Segment Open

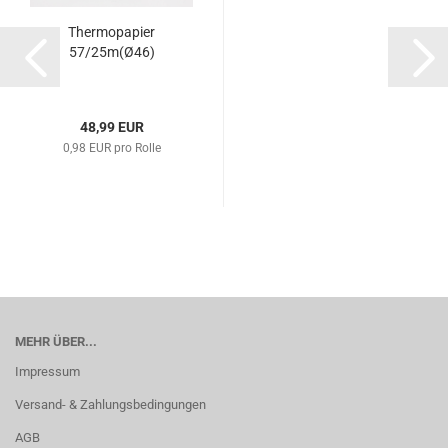
Thermopapier
57/25m(Ø46)
48,99 EUR
0,98 EUR pro Rolle
MEHR ÜBER...
Impressum
Versand- & Zahlungsbedingungen
AGB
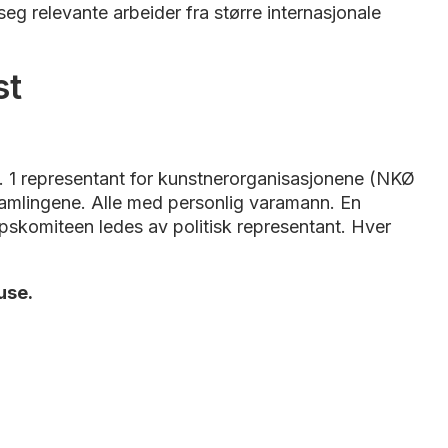
eg relevante arbeider fra større internasjonale
st
. 1 representant for kunstnerorganisasjonene (NKØ
tsamlingene. Alle med personlig varamann. En
pskomiteen ledes av politisk representant. Hver
ause.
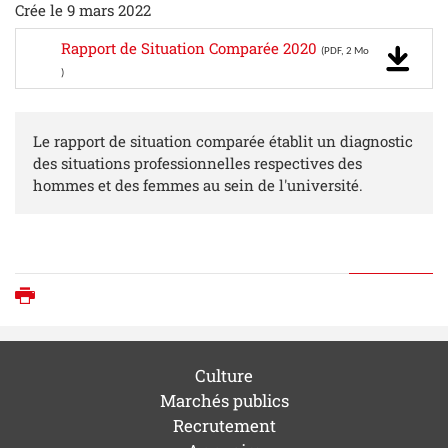
Crée le 9 mars 2022
Rapport de Situation Comparée 2020
(PDF, 2 Mo
)
Le rapport de situation comparée établit un diagnostic
des situations professionnelles respectives des
hommes et des femmes au sein de l'université.
Imprimer
Culture
Marchés publics
Recrutement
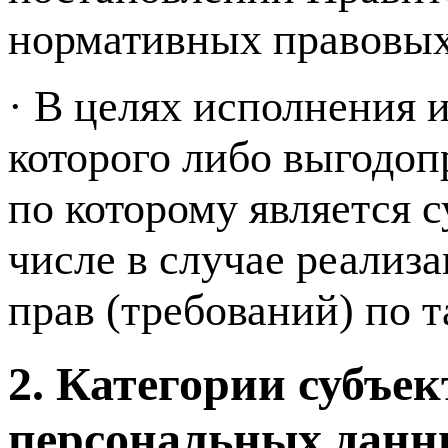
нормативных правовых
· В целях исполнения 
которого либо выгодо
по которому является 
числе в случае реализ
прав (требований) по т
2. Категории субъе
персональных данн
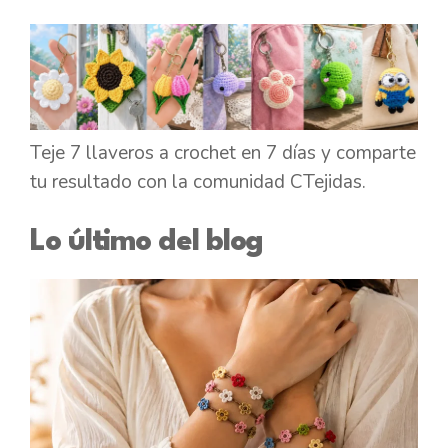
CTejidas
Teje 7 llaveros a crochet en 7 días y comparte
tu resultado con la comunidad CTejidas.
Lo último del blog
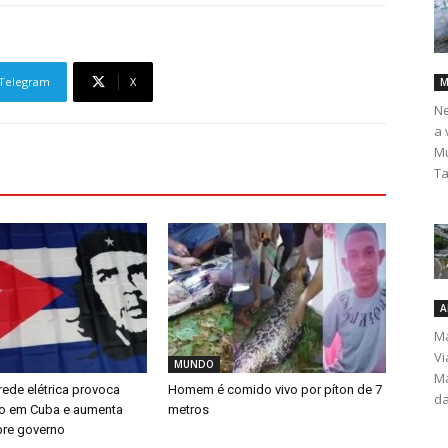
Telegram
X
M
Ne
a 
Mu
Ta
A
Ma
Vi
MUNDO
Ma
rede elétrica provoca
Homem é comido vivo por píton de 7
da
o em Cuba e aumenta
metros
bre governo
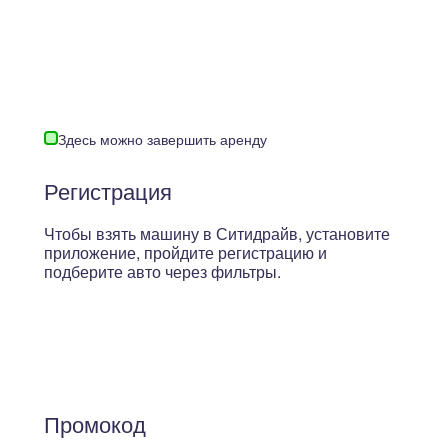
Здесь можно завершить аренду
Регистрация
Чтобы взять машину в Ситидрайв, установите
приложение, пройдите регистрацию и
подберите авто через фильтры.
Промокод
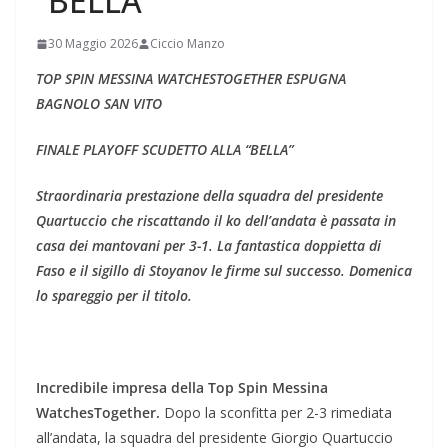
“BELLA”
30 Maggio 2026
Ciccio Manzo
TOP SPIN MESSINA WATCHESTOGETHER ESPUGNA
BAGNOLO SAN VITO
FINALE PLAYOFF SCUDETTO ALLA “BELLA”
Straordinaria prestazione della squadra del presidente
Quartuccio che riscattando il ko dell’andata è passata in
casa dei mantovani per 3-1. La fantastica doppietta di
Faso e il sigillo di Stoyanov le firme sul successo. Domenica
lo spareggio per il titolo.
Incredibile impresa della Top Spin Messina
WatchesTogether.
Dopo la sconfitta per 2-3 rimediata
all’andata, la squadra del presidente Giorgio Quartuccio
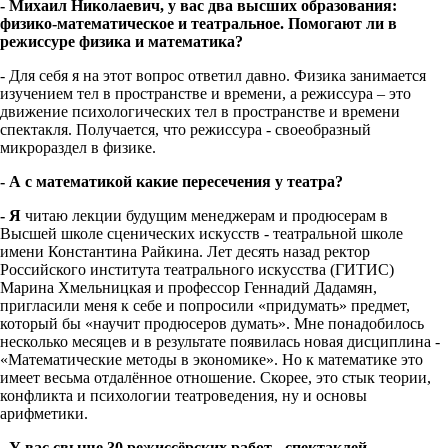
- Михаил Николаевич, у вас два высших образования:
физико-математическое и театральное. Помогают ли в
режиссуре физика и математика?
- Для себя я на этот вопрос ответил давно. Физика занимается
изучением тел в пространстве и времени, а режиссура – это
движение психологических тел в пространстве и времени
спектакля. Получается, что режиссура - своеобразный
микрораздел в физике.
- А с математикой какие пересечения у театра?
- Я
читаю лекции будущим менеджерам и продюсерам в
Высшей школе сценических искусств - театральной школе
имени Константина Райкина. Лет десять назад ректор
Российского института театрального искусства (ГИТИС)
Марина Хмельницкая и профессор Геннадий Дадамян,
пригласили меня к себе и попросили «придумать» предмет,
который бы «научит продюсеров думать». Мне понадобилось
несколько месяцев и в результате появилась новая дисциплина -
«Математические методы в экономике». Но к математике это
имеет весьма отдалённое отношение. Скорее, это стык теории,
конфликта и психологии театроведения, ну и основы
арифметики.
- У вас свыше 30 режиссёрских работ - спектаклей,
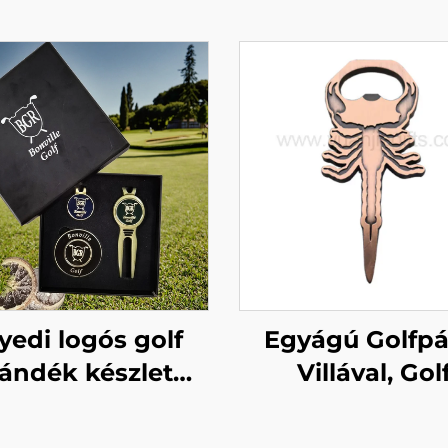
yedi logós golf
Egyágú Golfpá
jándék készlet
Villával, Gol
ozban golf divot
Üvegnyitóval, 
zközökkel, golf
Fém Golf Div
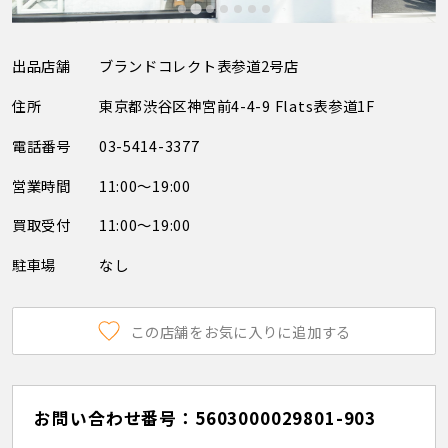
出品店舗
ブランドコレクト表参道2号店
住所
東京都渋谷区神宮前4-4-9 Flats表参道1F
電話番号
03-5414-3377
営業時間
11:00～19:00
買取受付
11:00～19:00
駐車場
なし
この店舗をお気に入りに追加する
お問い合わせ番号：5603000029801-903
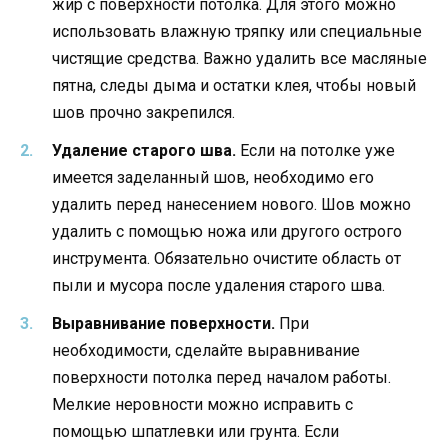
жир с поверхности потолка. Для этого можно
использовать влажную тряпку или специальные
чистящие средства. Важно удалить все масляные
пятна, следы дыма и остатки клея, чтобы новый
шов прочно закрепился.
Удаление старого шва.
Если на потолке уже
имеется заделанный шов, необходимо его
удалить перед нанесением нового. Шов можно
удалить с помощью ножа или другого острого
инструмента. Обязательно очистите область от
пыли и мусора после удаления старого шва.
Выравнивание поверхности.
При
необходимости, сделайте выравнивание
поверхности потолка перед началом работы.
Мелкие неровности можно исправить с
помощью шпатлевки или грунта. Если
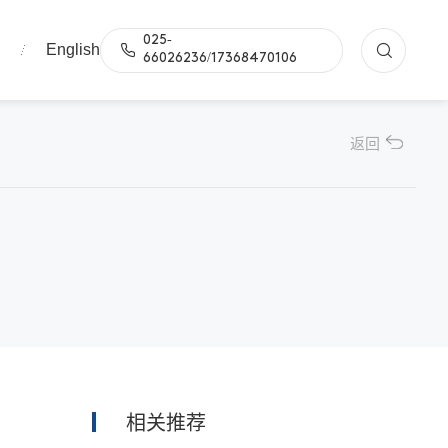
025-
English
们
66026236/17368470106
返回
相关推荐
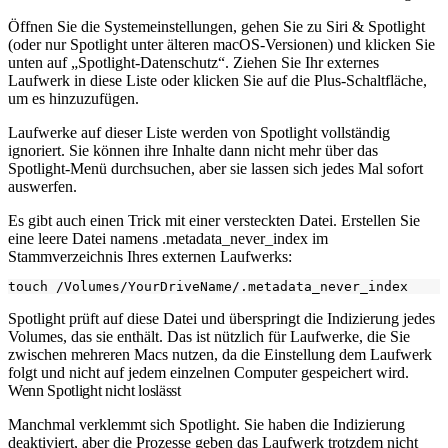
Öffnen Sie die Systemeinstellungen, gehen Sie zu Siri & Spotlight
(oder nur Spotlight unter älteren macOS-Versionen) und klicken Sie
unten auf „Spotlight-Datenschutz“. Ziehen Sie Ihr externes
Laufwerk in diese Liste oder klicken Sie auf die Plus-Schaltfläche,
um es hinzuzufügen.
Laufwerke auf dieser Liste werden von Spotlight vollständig
ignoriert. Sie können ihre Inhalte dann nicht mehr über das
Spotlight-Menü durchsuchen, aber sie lassen sich jedes Mal sofort
auswerfen.
Es gibt auch einen Trick mit einer versteckten Datei. Erstellen Sie
eine leere Datei namens
.metadata_never_index
im
Stammverzeichnis Ihres externen Laufwerks:
Spotlight prüft auf diese Datei und überspringt die Indizierung jedes
Volumes, das sie enthält. Das ist nützlich für Laufwerke, die Sie
zwischen mehreren Macs nutzen, da die Einstellung dem Laufwerk
folgt und nicht auf jedem einzelnen Computer gespeichert wird.
Wenn Spotlight nicht loslässt
Manchmal verklemmt sich Spotlight. Sie haben die Indizierung
deaktiviert, aber die Prozesse geben das Laufwerk trotzdem nicht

Segment Closed

- [WORK ITEM]
Among the records, count every line where "BELLA" appears. Reply with the total alone.

- [OUTPUT FOR THIS TASK]
2